# SOURCE DATA
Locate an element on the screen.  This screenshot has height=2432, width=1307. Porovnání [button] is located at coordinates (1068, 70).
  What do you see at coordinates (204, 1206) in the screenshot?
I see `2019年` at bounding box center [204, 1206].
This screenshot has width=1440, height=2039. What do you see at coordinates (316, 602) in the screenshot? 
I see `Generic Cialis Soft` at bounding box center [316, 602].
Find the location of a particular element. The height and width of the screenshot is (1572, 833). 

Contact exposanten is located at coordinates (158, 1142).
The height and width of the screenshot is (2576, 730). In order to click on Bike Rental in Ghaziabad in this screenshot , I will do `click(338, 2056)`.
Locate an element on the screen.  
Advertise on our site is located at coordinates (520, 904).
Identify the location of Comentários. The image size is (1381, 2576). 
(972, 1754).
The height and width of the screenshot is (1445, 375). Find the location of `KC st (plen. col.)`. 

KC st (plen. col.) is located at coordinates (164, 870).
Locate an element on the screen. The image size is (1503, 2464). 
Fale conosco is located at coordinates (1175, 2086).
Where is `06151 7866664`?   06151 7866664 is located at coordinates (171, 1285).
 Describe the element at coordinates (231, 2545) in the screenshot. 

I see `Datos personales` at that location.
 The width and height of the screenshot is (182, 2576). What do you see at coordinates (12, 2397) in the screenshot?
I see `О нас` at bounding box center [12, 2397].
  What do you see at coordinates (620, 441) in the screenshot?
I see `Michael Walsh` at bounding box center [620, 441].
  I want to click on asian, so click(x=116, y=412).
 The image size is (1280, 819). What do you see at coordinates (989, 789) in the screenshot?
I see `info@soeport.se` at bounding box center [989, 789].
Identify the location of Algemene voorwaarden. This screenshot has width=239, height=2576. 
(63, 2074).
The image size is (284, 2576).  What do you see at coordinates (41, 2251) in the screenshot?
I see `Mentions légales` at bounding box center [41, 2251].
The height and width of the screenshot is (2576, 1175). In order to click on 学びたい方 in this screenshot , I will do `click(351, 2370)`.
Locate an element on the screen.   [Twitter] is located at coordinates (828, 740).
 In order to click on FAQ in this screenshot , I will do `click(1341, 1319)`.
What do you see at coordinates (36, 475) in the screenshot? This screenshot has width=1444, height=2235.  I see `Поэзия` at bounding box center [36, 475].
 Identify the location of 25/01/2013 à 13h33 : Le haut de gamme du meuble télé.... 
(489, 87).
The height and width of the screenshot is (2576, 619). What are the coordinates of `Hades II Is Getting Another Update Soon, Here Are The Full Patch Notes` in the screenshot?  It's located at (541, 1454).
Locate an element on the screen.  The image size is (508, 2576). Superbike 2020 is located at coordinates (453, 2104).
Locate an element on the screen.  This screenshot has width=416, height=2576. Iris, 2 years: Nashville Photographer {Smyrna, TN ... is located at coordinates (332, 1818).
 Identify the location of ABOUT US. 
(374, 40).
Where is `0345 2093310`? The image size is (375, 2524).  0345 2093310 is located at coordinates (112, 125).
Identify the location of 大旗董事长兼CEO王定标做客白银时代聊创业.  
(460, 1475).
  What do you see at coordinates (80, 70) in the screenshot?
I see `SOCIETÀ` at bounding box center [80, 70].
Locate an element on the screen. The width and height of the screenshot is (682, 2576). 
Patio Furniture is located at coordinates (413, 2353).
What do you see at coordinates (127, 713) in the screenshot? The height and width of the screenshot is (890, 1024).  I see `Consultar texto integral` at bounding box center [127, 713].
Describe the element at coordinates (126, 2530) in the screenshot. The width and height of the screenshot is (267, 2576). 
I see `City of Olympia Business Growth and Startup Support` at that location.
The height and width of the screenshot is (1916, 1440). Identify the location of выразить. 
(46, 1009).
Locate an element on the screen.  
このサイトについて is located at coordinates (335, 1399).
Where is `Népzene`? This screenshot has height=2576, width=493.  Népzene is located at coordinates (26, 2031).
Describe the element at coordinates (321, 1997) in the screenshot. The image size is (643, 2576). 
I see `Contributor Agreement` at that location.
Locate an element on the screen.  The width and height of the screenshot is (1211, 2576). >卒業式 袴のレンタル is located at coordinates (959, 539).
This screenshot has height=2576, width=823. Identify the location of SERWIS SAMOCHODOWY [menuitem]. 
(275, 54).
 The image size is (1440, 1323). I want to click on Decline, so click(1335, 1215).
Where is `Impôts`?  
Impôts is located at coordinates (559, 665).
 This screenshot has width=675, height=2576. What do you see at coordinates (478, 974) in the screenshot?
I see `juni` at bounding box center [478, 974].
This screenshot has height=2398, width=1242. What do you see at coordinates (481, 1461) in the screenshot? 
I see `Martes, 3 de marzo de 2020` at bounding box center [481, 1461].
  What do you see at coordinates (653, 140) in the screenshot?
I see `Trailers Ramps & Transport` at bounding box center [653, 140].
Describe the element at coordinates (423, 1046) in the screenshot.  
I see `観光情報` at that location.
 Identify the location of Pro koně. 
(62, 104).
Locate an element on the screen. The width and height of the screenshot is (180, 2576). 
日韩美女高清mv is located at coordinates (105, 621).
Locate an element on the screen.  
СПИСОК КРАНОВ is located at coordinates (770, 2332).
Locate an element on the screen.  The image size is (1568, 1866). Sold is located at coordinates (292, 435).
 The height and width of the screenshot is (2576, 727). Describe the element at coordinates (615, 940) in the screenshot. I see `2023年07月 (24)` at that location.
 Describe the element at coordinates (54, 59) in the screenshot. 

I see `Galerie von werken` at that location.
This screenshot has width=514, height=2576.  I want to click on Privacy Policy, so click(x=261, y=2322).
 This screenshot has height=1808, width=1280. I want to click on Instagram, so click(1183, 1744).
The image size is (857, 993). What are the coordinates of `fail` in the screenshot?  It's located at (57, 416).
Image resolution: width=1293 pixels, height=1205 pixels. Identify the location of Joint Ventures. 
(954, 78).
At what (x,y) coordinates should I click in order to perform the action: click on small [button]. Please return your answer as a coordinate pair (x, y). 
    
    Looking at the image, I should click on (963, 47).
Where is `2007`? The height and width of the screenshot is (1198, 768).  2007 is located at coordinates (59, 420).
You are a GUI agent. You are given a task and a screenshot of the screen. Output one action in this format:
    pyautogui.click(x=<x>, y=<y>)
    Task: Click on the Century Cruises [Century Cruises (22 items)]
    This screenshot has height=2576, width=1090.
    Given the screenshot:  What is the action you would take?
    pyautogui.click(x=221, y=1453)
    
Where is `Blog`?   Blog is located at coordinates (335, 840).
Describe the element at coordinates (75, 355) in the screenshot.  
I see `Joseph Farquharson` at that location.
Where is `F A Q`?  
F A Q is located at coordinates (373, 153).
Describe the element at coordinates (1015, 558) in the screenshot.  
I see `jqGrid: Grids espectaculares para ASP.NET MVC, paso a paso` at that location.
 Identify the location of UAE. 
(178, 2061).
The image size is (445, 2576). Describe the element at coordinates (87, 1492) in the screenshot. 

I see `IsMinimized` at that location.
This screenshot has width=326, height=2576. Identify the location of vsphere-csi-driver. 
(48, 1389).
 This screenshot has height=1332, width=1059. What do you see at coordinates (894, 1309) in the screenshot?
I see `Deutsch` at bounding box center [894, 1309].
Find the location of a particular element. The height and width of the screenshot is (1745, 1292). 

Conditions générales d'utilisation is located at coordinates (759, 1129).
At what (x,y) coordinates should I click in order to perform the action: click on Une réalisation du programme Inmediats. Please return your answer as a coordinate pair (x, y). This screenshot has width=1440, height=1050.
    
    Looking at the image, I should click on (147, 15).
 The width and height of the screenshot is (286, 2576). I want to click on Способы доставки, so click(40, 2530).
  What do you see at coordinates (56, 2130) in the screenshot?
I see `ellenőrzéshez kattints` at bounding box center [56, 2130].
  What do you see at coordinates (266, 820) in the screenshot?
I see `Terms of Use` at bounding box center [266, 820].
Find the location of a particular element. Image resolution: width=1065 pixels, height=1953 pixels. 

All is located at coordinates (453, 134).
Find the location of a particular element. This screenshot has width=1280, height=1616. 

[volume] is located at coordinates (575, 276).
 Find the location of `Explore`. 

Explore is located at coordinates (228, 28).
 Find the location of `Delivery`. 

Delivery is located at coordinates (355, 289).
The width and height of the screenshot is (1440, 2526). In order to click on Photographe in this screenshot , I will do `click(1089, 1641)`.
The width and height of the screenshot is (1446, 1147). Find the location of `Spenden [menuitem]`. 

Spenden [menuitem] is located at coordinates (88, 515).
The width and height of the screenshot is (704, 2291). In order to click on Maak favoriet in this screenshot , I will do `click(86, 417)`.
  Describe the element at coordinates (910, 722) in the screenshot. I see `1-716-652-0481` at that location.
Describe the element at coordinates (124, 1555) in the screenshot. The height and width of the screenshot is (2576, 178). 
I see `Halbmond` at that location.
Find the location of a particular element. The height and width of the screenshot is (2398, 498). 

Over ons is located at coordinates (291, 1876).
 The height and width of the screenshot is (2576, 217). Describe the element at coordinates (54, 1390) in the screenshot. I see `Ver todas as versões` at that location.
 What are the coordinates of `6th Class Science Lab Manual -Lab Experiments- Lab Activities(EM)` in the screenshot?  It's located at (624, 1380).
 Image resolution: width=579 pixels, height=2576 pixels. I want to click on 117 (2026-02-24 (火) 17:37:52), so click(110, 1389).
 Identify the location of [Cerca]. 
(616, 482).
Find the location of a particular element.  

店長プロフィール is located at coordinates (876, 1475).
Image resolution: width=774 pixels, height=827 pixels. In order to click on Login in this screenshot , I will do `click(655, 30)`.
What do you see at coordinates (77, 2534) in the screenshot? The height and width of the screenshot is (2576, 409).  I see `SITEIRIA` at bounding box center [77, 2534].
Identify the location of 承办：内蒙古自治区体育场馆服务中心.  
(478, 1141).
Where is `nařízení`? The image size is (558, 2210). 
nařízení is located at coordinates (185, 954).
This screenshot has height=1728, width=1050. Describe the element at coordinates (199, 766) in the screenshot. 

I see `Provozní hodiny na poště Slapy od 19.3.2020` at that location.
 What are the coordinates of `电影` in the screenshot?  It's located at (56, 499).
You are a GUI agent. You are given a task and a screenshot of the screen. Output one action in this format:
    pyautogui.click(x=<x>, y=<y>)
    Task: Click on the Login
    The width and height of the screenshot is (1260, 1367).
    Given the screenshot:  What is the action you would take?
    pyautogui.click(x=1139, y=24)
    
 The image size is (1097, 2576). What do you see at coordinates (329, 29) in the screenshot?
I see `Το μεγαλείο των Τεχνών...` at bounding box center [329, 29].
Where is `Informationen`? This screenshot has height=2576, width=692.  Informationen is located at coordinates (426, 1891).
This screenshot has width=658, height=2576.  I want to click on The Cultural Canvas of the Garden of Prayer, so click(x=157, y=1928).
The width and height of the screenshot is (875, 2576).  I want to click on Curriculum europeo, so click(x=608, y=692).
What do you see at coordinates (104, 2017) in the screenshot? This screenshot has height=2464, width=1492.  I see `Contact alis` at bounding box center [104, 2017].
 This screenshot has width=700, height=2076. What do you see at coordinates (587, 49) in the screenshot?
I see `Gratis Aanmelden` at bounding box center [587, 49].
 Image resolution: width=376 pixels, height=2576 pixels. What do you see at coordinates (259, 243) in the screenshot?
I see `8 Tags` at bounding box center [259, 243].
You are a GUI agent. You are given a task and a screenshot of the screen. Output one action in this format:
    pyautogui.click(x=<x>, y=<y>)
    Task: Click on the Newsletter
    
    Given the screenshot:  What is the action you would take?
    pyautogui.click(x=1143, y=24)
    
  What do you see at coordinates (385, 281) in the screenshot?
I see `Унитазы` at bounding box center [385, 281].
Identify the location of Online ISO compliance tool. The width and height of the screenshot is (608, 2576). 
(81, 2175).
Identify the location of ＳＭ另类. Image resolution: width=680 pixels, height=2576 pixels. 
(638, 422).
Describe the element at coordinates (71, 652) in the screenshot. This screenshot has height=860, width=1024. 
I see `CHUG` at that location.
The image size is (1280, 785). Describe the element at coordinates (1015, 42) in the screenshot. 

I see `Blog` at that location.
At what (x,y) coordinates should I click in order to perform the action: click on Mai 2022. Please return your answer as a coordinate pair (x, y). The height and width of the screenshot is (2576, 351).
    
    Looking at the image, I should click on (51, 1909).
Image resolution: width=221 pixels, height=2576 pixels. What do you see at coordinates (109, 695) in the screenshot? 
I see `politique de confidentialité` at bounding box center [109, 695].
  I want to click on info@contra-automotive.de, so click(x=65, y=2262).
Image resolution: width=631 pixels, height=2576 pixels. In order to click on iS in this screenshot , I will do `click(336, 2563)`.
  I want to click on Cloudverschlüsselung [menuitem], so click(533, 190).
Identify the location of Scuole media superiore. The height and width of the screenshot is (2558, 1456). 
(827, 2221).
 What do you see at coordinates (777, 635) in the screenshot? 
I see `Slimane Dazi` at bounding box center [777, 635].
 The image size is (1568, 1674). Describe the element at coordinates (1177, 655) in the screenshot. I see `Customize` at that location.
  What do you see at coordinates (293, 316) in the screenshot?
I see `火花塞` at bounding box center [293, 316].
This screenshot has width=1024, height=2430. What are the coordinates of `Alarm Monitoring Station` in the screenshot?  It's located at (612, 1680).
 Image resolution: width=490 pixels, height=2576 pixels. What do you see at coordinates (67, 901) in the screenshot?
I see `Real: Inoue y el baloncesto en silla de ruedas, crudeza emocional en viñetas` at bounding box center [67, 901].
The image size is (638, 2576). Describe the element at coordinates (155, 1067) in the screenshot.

# EXERCISE DIRECTIONS
Respond with only the number of lines in the data that include the string "Login".

# FINISHED EXERCISE
2